Some writers are using the Internet’s affinity for SF to great effect. I’ve released every one of my novels under Creative Commons licenses that encourage fans to share them freely and widely—even, in some cases, to remix them and to make new editions of them for use in the developing world. My first novel, Down and Out in the Magic Kingdom, is in its sixth printing from Tor, and has been downloaded more than 650,000 times from my website, and an untold number of times from others’ websites.
I’ve discovered what many authors have also discovered: releasing electronic texts of books drives sales of the print editions. An SF writer’s biggest problem is obscurity, not piracy. Of all the people who chose not to spend their discretionary time and cash on our works today, the great bulk of them did so because they didn’t know they existed, not because someone handed them a free e-book version.
But what kind of artist thrives on the Internet? Those who can establish a personal relationship with their readers—something science fiction has been doing for as long as pros have been hanging out in the con suite instead of the green room. These conversational artists come from all fields, and they combine the best aspects of charisma and virtuosity with charm—the ability to conduct their online selves as part of a friendly salon that establishes a non-substitutable relationship with their audiences. You might find a film, a game, and a book to be equally useful diversions on a slow afternoon, but if the novel’s author is a pal of yours, that’s the one you’ll pick. It’s a competitive advantage that can’t be beat.
See Neil Gaiman’s blog, where he manages the trick of carrying on a conversation with millions. Or Charlie Stross’s Usenet posts. Scalzi’s blogs. J. Michael Straczynski’s presence on Usenet—while in production on Babylon 5, no less—breeding an army of rabid fans ready to fax-bomb recalcitrant TV execs into submission and syndication. See also the MySpace bands selling a million units of their CDs by adding each buyer to their “friends lists.” Watch Eric Flint manage the Baen Bar, and Warren Ellis’s good-natured growling on his sites, lists, and so forth.

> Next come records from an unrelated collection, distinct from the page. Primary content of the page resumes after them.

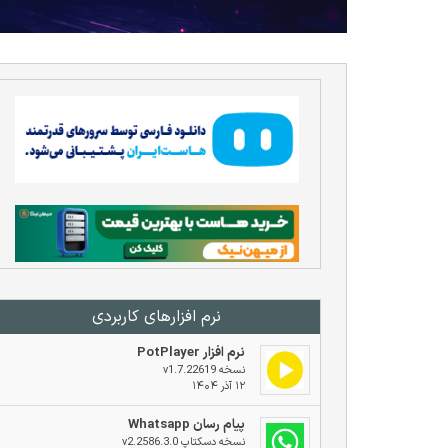
نرم افزار‌های کاربردی
نرم افزار PotPlayer
نسخه v1.7.22619
۱۲ آذر ۱۴۰۴
پیام رسان Whatsapp
نسخه دسکتاپ v2.2586.3.0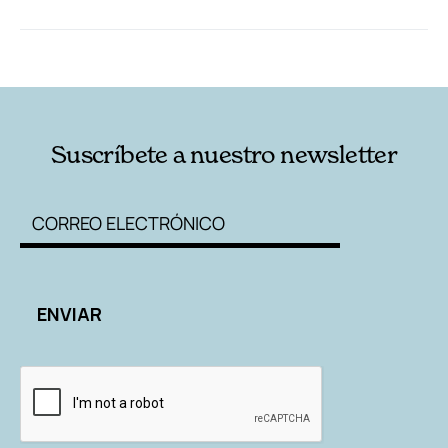
RELACIONADAS
AUTORES
Suscríbete a nuestro newsletter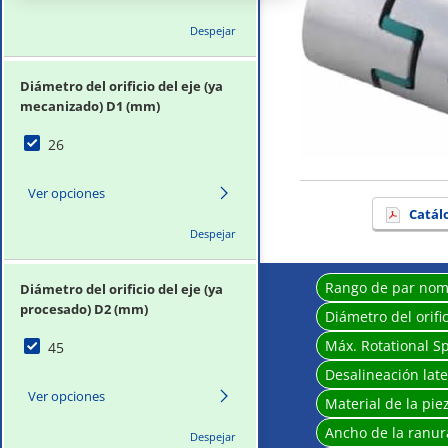
Despejar
Diámetro del orificio del eje (ya
mecanizado) D1 (mm)
26
Ver opciones
Catál
Despejar
Rango de par nom
Diámetro del orificio del eje (ya
procesado) D2 (mm)
Diámetro del orifi
Máx. Rotational 
45
Desalineación lat
Ver opciones
Material de la pie
Ancho de la ranur
Despejar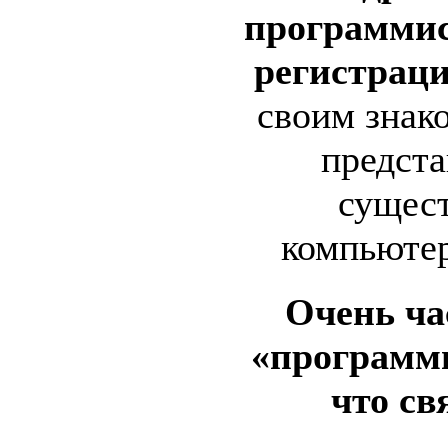
программис
регистрац
своим знак
предста
сущест
компьюте
Очень ча
«программи
что св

Not all artists have in them to conduct an online salon with their audiences. Not all Vaudevillians had it in them to transition to radio. Technology giveth and technology taketh away. SF writers are supposed to be soaked in the future, ready to come to grips with it. The future is conversational: when there’s more good stuff you know about that’s one click away or closer than you will ever click on, it’s not enough to know that some book is good. The least substitutable good in the Internet era is the personal relationship.
Conversation, not content, is king. If you were stranded on a desert island and you opted to bring your records instead of your friends, we’d call you a sociopath. Science fiction writers who can insert themselves into their readers’ conversations will be set for life.